Empire lanzó una exclamación de disgusto, titubeó, y, de pronto, con un gesto brusco, abrió la portezuela y salió del coche. La cerró con una fuerza que estremeció todo el vehículo, y se dirigió al portal. Maning la estuvo mirando hasta que desapareció, envuelta en su abrigo de pieles. Se la imaginó desnuda completamente bajo el abrigo, y soltó un bufido. Sí, señor, estos eran pensamientos agradables. A ver…, él llegaba al apartamento de ella, que le recibía con el abrigo de pieles puesto, y lanzándole una mirada de fuego inextinguible con sus hermosísimos ojos azules…

«Hola pimpollo —saludaba él—. ¿Llego pronto?».

«Llegas demasiado tarde —susurraba ella, con voz de hembra en plena marcha—. Casi estoy muerta de deseo esperándote, ladrón».

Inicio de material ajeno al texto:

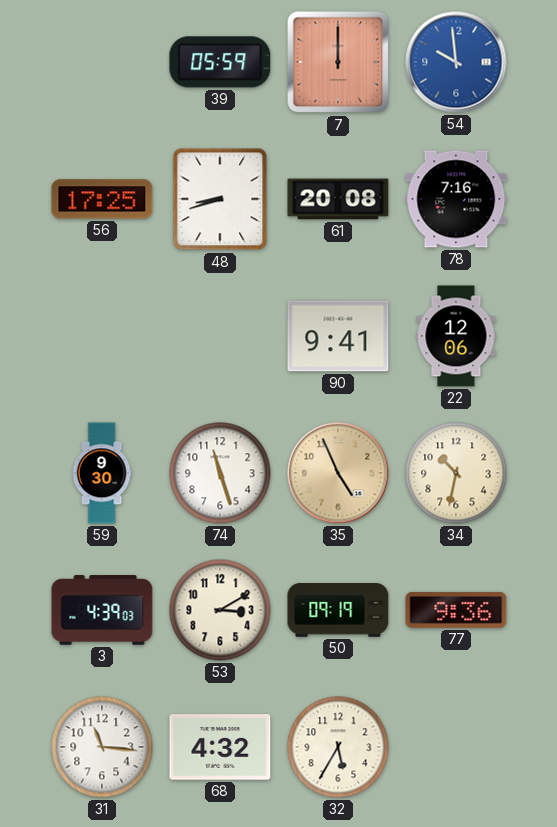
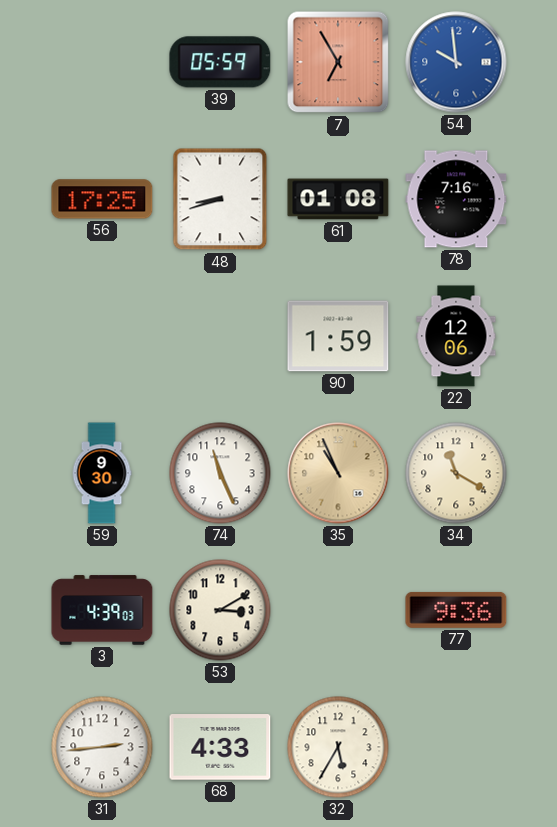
7: 12:00 -> 6:55
61: 20:08 -> 01:08
90: 9:41 -> 1:59
74: 11:27 -> 11:26
35: 4:56 -> 10:56
34: 10:32 -> 11:20
50: 09:19 -> none
31: 11:16 -> 2:44
68: 4:32 -> 4:33
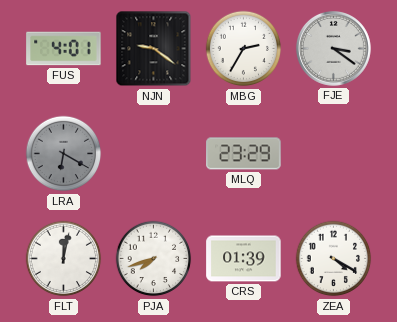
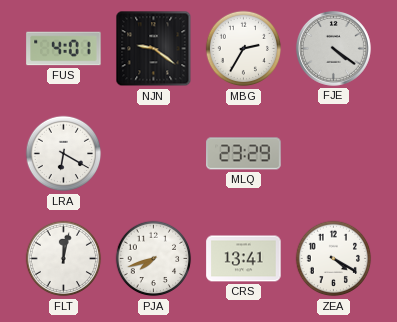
FJE: 3:21 -> 4:21
LRA dial: grey -> white
CRS: 01:39 -> 13:41
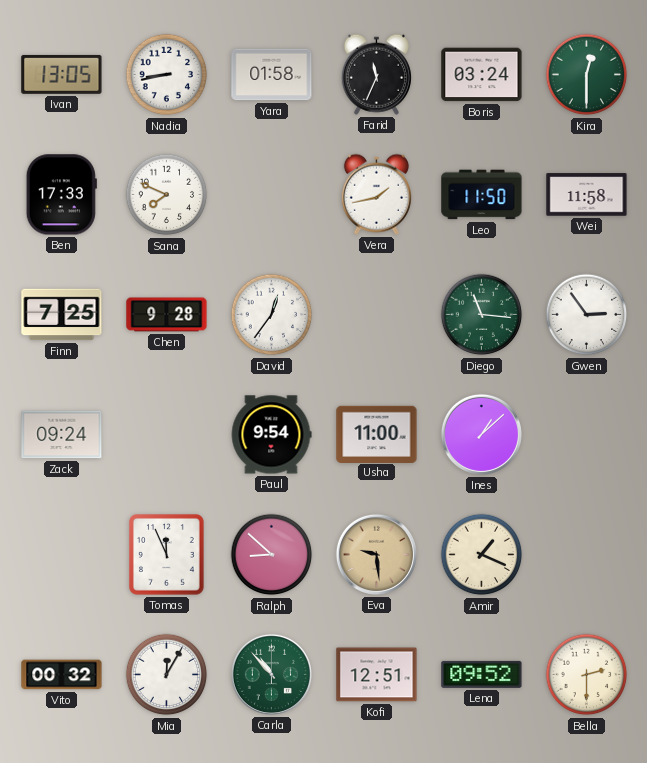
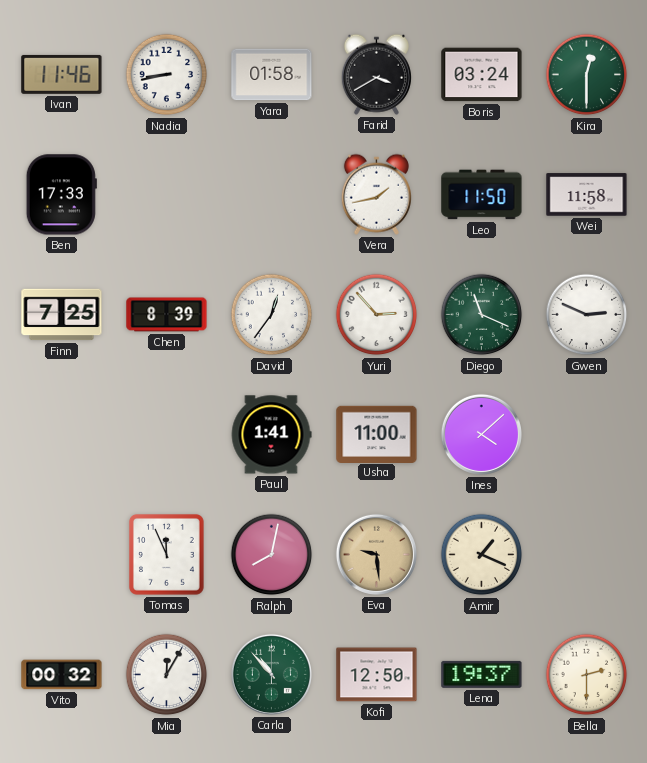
Ivan: 13:05 -> 11:46
Farid: 11:34 -> 3:40
Sana: 7:49 -> none
Chen: 9:28 -> 8:39
Yuri: none -> 2:53
Diego: 11:16 -> 11:19
Gwen: 2:54 -> 2:49
Zack: 09:24 -> none
Paul: 9:54 -> 1:41
Ines: 1:08 -> 4:08
Ralph: 8:52 -> 8:02
Kofi: 12:51 -> 12:50
Lena: 09:52 -> 19:37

«Bueno, querube, tranquila, que ya llegó el malo de la película. ¿Cómo quieres morir?».

«Tú ya sabes… corazón de hiena: ¡en la cama!».

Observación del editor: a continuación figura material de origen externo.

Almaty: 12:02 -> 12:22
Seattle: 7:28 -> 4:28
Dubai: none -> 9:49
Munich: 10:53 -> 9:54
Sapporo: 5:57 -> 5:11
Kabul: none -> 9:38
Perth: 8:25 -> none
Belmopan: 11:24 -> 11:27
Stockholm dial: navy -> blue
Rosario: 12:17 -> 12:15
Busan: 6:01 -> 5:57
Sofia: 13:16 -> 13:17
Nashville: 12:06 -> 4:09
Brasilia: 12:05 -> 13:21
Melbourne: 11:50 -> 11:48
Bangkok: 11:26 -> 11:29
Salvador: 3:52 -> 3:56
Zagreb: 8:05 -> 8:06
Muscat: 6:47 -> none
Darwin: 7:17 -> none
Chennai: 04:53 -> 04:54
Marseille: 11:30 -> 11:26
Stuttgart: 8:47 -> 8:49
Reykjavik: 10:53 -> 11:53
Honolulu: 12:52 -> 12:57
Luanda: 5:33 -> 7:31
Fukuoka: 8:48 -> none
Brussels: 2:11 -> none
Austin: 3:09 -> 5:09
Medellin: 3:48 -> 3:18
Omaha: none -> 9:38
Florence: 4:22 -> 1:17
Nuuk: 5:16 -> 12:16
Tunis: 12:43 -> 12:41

«¿Encargaste el féretro, ninfa enloquecida?».

«No me hagas esperar más, dragón —gemía ella—. ¡Dame tu fuego!».

Y nada, pues la doctora McKinley se quitaba el abrigo y allá estaba, desnuda como un huevo, más hermosa que mil soles, temblando de pasión…

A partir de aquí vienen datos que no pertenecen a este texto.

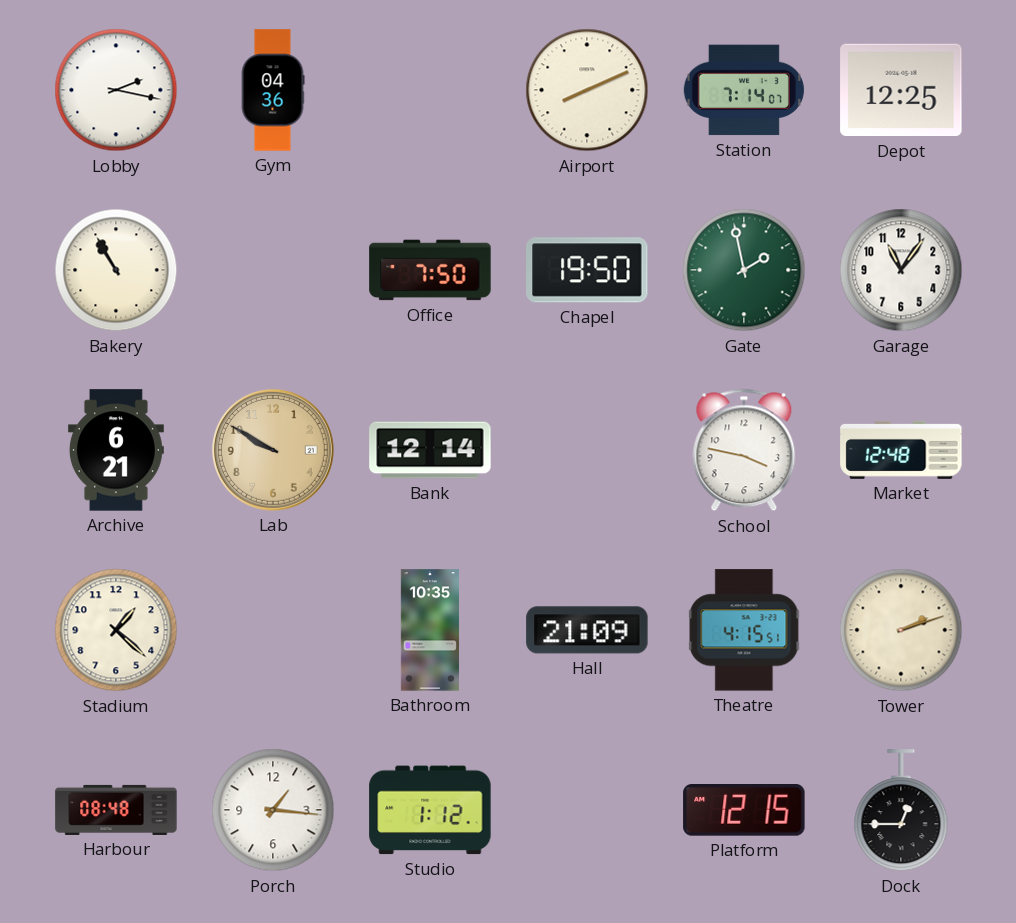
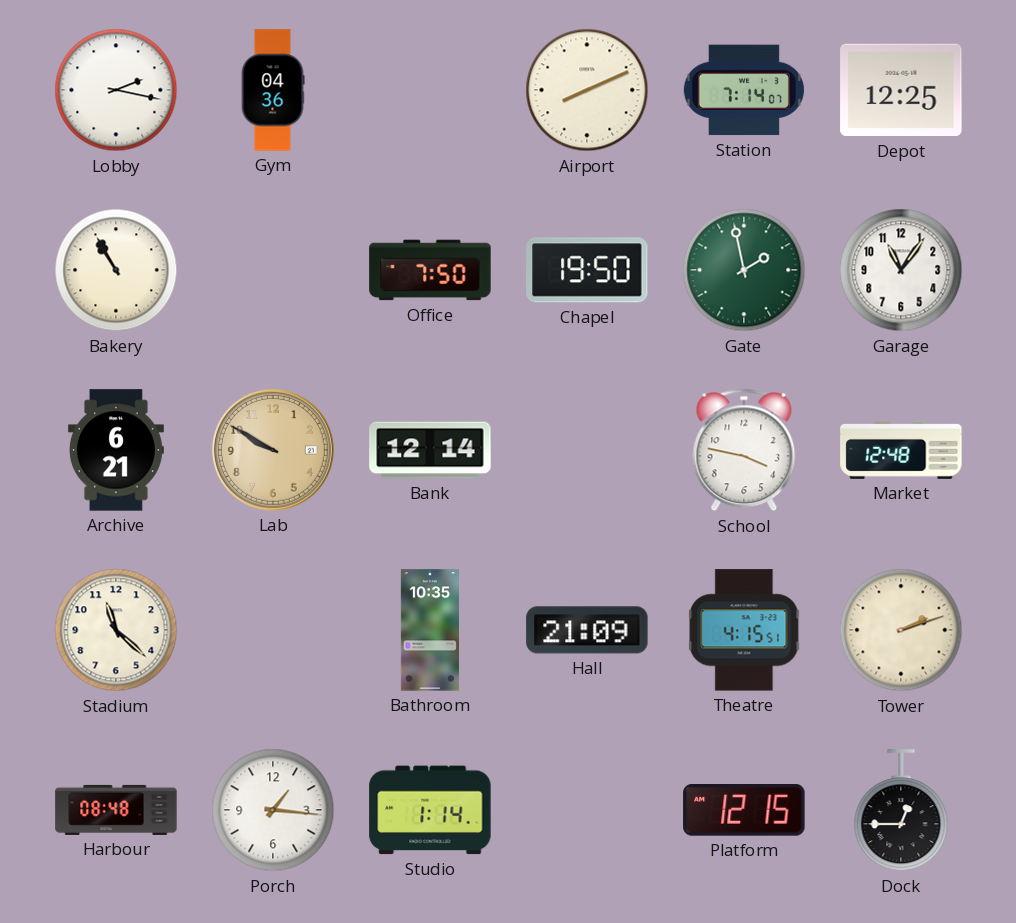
Stadium: 1:22 -> 11:22
Studio: 1:12 -> 1:14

Scott Maning sacudió la cabeza, soltó un bufido, y se dispuso a alejarse. Ya tenía suficiente con aquella noche para complicársela encima con sueños eróticos que solo conseguirían soliviantarlo… claro está. Arrancó suavemente, el coche se desplazó en silencio. Debía ser cerca de la una de la madrugada, seguro. Y por supuesto, no se veía a nadie en la calle. Todo estaba como muerto, congelado, petrificado.

Por simple hábito echó un vistazo al retrovisor cuando comenzaba a girar para rodear la manzana. Le pareció ver a una persona apareciendo en la acera y echando a correr, en pos del coche. Una persona con abrigo de pieles. Frenó en seco, dio marcha atrás un par de metros, y volvió la cabeza, para mirar directamente a través del cristal zaguero. Vio ahora perfectamente a Empire McKinley corriendo hacia él, abriendo y cerrando la boca, los ojos abiertos al máximo, el rostro blanco…

Scott Maning apagó el motor, saltó del coche rápidamente, y acudió al encuentro de la doctora McKinley, que seguía llamándole a gritos. Ella llegó ante él, y se echó en sus brazos, tartamudeando y temblando, intentando darle una explicación que no lograba coordinar. Maning la apartó un poco, y le soltó una bofetada que tuvo la virtud de hacer enmudecer a la doctora, cuyos desorbitados ojos quedaron fijos en Scott.

—Le aseguro que no lo he hecho por venganza —masculló el abogado—. ¿Qué es lo que le ocurre?

—Oh, Dios mío —gimió Empire McKinley—. ¡Oh, Dios mío, Dios mío!

—Será mejor que vayamos a ver.

Scott, la tomó de un brazo, y tiró de ella hacia el edificio que la doctora acababa de abandonar.